Task instructions
The job is to find each line of the records below that includes the word "Essential" and copy it.

Dataset records
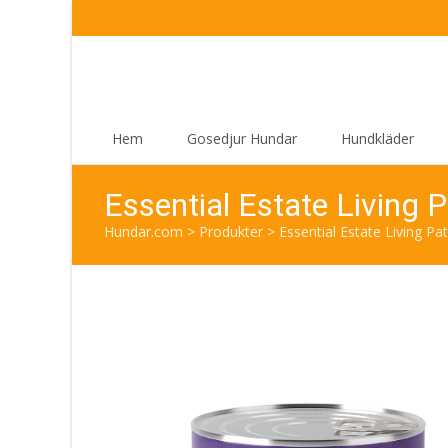
Skip
Hem
Gosedjur Hundar
Hundkläder
to
content
Essential Estate Living 
Hundar.com
>
Produkter
>
Essential Estate Living P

Exercise output
Essential Estate Living 
Essential Estate Living P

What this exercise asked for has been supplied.